Joining the ranks of groups named after another band's song (in their case, The Velvet Underground's wistful ballad) the English trio Pale Blue Eyes evoke the sound of Nineties post-Britpop bands, channeling the punchy assertiveness of Eighties college radio and the smooth allure of shoegaze. Husband and wife Matt and Lucy Board marry guitar and keyboard with Aubrey Simpson's bass to create rippling indie riffs, sequences, and rhythms. Lucy surfs over synthesized patterns, adding a layer of cool complexity, while Simpson's bass-lines provide structure, charging through Matt's jangl guitar as his voice (in the tenor of Death Cab for Cutie's frontman Ben Gibbard) plays like an instrument rippling just above the level of the music which calls to mind Ride and Slowdive.
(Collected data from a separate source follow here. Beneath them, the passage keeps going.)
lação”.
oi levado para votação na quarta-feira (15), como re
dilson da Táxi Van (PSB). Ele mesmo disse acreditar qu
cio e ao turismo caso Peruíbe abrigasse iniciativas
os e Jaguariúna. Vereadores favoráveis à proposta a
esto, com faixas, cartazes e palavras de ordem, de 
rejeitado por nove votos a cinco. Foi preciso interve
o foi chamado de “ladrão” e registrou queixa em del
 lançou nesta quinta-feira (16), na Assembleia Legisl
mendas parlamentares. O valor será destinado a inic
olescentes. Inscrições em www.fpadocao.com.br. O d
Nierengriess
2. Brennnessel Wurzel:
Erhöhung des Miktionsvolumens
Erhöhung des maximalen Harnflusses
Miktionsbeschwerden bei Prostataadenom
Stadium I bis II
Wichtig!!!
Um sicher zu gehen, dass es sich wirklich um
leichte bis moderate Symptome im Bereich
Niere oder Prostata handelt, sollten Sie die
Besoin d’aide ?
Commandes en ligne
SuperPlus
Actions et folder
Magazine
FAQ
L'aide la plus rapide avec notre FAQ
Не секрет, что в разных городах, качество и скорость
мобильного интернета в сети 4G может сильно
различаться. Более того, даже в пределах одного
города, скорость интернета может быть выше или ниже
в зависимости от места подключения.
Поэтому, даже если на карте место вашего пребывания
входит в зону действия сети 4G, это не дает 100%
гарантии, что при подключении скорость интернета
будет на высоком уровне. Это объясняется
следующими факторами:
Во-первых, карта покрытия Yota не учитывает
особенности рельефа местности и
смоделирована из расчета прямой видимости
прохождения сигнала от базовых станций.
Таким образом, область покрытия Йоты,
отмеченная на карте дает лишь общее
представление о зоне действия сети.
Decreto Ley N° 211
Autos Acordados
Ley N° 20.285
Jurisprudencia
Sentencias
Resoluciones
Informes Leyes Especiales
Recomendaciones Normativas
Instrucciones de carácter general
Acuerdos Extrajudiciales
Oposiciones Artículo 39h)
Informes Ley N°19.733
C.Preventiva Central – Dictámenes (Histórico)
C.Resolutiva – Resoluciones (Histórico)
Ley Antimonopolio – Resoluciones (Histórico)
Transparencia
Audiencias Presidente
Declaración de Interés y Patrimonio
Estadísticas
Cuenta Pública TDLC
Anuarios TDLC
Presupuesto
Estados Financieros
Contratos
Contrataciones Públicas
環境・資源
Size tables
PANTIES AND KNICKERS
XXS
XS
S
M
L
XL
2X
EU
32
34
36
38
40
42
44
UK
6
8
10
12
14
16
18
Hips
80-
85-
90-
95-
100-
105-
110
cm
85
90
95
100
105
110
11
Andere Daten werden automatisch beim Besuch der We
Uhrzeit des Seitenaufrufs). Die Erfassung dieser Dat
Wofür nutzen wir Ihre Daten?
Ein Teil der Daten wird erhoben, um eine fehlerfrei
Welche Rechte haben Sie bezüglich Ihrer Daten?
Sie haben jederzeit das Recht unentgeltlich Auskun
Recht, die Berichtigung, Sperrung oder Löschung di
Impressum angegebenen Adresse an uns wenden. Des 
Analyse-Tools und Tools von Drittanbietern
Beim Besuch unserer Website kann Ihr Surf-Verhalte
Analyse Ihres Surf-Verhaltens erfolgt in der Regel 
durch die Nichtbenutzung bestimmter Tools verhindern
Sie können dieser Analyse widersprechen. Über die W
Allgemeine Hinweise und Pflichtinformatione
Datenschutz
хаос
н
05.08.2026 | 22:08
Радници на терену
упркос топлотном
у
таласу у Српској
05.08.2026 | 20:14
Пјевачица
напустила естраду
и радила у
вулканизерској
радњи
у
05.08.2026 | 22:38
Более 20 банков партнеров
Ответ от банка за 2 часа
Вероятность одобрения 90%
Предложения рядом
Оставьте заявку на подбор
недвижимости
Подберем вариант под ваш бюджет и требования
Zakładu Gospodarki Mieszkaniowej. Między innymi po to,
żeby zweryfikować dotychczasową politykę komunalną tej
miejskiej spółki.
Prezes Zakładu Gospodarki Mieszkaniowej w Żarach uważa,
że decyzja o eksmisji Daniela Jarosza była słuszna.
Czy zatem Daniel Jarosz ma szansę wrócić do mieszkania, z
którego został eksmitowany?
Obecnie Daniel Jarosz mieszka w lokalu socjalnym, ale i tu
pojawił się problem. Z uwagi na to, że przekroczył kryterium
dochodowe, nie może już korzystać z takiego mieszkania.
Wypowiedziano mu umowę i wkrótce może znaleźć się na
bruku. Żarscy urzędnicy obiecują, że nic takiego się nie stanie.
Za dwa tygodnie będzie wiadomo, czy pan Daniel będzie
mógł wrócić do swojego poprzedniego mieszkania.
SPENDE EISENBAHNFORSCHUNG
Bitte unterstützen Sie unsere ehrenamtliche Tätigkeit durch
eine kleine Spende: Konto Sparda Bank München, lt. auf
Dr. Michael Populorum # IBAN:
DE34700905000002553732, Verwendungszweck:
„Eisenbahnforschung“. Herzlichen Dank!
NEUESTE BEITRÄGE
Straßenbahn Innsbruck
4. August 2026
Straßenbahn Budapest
Pale Blue Eyes build This House in a specific order. "More" sets expectations with crunchy repetition, the insistent paranoid self-centeredness of the Eighties. "Simmering" is appropriately jangly, with synth-runs that draw you in and bass-lines that keep you dancing even as it cryptically directs you to "Take a picture before and after/Before and after." "Hang Out" is a sort of space-lounge Stereolab-esque sequence with frenetic Ramones undertones: "Now and again/You stop yourself/You seem to come alive/No turning back." The band describes structure with its opposite in "Spaces": "Let it go -- you're already gone -- these feelings, they're temporary." "Heating's On" radiates a plaintive lament: "No signs of in wrecking raptures/Can't you see that no god will come?/Don't hurt, you can wait forever/All this it's hover, hovering over my heart/Does it feel like, does it feel like home?" and pierces through the walls and ceilings with the bright brass of trumpet. The spectral "Our History" runs hot and cold, pushing away and simultaneously beckoning. My favorite track on the album, "Million Times Over" is a showstopper of a tune, a thrilling mix of expansion and contraction a la My Bloody Valentine, soaring out with longing and then retreating into insecurities:

"Do you ask yourself is this the best that we can hope for?
Oh, time saved the world in me
Your words ring around me, soft my hands in me
And all tastes so sweet, I need to show them my teeth
Another day, was another day
And I'm always changing the style"

"Illuminated" provides a light to see by, then switches it off to wander through shadows: "We don't have the answer/Part of all the spoiler/Everything comes and goes/You know what you know." "Sister", the darkest song on the album, reverberates like a promise, or a threat: "This is the place I want to be/But don't you stop, my need can't fade/We should make it be/Now that we have peace/It's not you, it's not me/Found a way out, found a way out." "Takes Me Over" shoots through the final corridor: "Fly over wrecked nights/Without surfing/Dreaming again" to the haunting, undulating vestibule of "Underwater": "If you feel I am too hard to understand/I just want you to know that/Sing it out loud/Out loud."

Because of the time difference between action and our brains processing that action, we live perpetually in the past, even if it's by only 80 milliseconds. There might not be such a thing as being truly present because "now" doesn't really exist. It's a useful analogy for music that references the past: by recreating a sound that is removed (often by decades) from its source, this music from the future merges with its own history. Pale Blue Eyes construct songs today using blueprints from yesterday and convincingly create a now that doesn't exist in the real world, a time and place particular to each listener.

This House by Pale Blue Eyes is out now via Full Time Hobby.